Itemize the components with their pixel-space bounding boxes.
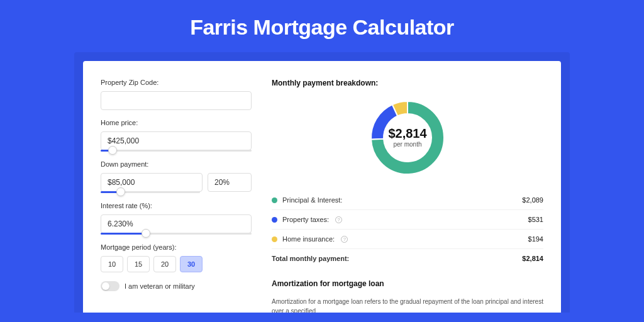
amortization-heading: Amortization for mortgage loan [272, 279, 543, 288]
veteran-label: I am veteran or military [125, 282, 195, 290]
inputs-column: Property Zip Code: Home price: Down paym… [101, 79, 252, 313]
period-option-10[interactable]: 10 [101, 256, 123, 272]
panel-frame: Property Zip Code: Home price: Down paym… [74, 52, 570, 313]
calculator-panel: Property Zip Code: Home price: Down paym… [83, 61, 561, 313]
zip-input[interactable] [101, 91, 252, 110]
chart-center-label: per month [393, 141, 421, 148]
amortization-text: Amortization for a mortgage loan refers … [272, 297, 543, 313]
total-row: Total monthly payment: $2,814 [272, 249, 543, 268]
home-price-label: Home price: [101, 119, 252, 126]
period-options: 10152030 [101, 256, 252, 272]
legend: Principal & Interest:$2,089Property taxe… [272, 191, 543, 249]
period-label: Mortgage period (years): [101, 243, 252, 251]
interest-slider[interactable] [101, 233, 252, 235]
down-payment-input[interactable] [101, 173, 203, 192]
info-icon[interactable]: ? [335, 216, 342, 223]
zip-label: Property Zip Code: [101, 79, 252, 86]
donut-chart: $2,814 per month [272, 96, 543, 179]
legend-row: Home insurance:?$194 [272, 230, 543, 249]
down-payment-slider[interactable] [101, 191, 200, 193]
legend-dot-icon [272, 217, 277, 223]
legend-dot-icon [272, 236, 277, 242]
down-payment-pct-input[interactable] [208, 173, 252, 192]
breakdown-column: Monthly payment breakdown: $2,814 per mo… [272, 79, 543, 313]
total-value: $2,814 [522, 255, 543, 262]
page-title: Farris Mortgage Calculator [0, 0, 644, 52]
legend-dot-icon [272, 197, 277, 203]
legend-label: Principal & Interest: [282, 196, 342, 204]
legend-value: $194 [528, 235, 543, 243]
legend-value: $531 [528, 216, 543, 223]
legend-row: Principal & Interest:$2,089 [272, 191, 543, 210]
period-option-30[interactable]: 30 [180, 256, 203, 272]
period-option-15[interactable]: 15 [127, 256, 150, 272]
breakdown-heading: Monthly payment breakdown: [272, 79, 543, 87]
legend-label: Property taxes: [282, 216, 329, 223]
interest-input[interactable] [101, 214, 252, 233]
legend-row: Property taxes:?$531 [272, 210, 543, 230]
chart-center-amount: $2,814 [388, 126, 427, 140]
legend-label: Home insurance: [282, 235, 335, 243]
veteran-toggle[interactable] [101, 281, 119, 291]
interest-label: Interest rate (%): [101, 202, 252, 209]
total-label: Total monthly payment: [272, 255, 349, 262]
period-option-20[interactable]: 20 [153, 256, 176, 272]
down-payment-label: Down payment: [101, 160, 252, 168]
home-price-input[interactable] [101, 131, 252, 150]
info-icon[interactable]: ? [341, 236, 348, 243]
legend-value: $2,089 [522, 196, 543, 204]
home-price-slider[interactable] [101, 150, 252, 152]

● ● ● ●

Scan the listing for the word "slider". Copy every line in which it appears.

▶ _Solution for this problem_:
interest-slider[interactable] [101, 233, 252, 235]
down-payment-slider[interactable] [101, 191, 200, 193]
home-price-slider[interactable] [101, 150, 252, 152]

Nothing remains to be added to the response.